## WHAT THE EXERCISE ASKS
Your copy should start at the line with "लॉकडाउन-3 में आगरा" and end at the line with "Além dos benefícios" in the data below. Transcribe only those lines, exactly, pictures excluded.
....
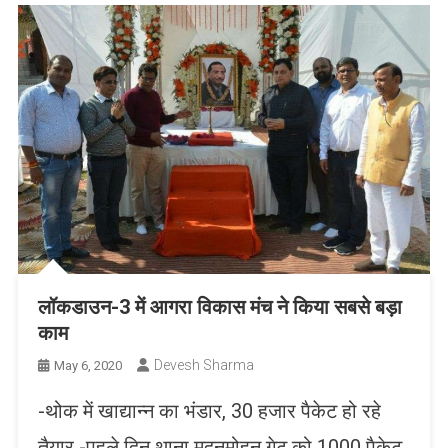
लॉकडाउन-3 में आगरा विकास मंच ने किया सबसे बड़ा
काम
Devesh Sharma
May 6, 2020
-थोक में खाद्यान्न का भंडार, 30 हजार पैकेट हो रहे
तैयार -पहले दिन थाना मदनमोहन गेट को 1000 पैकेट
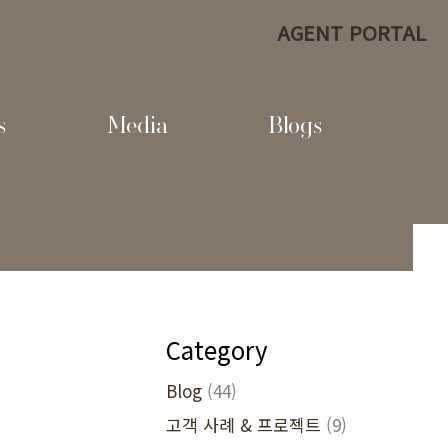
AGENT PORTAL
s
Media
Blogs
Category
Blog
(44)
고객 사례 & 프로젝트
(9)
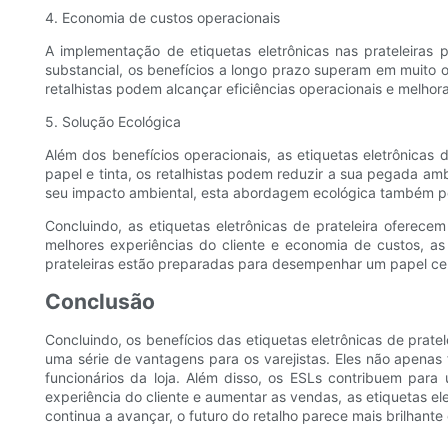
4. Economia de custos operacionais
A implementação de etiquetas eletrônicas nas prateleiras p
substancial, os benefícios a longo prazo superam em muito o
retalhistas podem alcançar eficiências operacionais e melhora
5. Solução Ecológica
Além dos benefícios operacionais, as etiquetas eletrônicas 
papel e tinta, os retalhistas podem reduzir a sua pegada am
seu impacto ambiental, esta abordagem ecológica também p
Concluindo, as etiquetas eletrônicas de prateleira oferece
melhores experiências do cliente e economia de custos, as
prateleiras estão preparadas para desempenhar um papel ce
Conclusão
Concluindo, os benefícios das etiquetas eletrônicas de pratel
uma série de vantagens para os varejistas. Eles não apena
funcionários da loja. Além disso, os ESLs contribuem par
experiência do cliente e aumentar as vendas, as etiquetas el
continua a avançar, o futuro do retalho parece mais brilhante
....
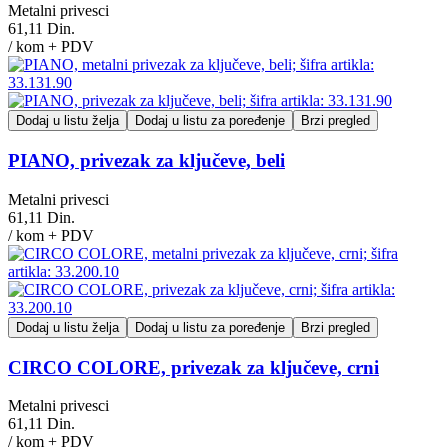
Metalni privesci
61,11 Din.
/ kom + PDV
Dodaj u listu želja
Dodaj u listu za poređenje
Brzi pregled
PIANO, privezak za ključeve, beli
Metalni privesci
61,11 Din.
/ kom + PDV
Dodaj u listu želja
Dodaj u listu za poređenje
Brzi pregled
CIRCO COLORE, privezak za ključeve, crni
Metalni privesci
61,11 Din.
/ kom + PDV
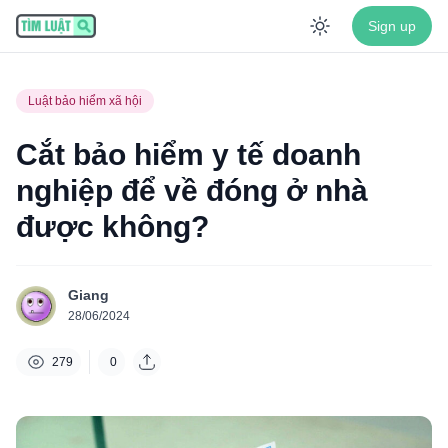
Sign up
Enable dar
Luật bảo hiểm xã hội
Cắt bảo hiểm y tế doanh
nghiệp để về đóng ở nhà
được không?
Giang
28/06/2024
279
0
....
## RESPONSE
लॉकडाउन-3 में आगरा विकास मंच ने किया सबसे बड़ा
काम
Devesh Sharma
May 6, 2020
-थोक में खाद्यान्न का भंडार, 30 हजार पैकेट हो रहे
तैयार -पहले दिन थाना मदनमोहन गेट को 1000 पैकेट
AGENT PORTAL
s
Media
Blogs
Category
Blog
(44)
고객 사례 & 프로젝트
(9)
4. Economia de custos operacionais
A implementação de etiquetas eletrônicas nas prateleiras p
substancial, os benefícios a longo prazo superam em muito o
retalhistas podem alcançar eficiências operacionais e melhora
5. Solução Ecológica
Além dos benefícios operacionais, as etiquetas eletrônicas 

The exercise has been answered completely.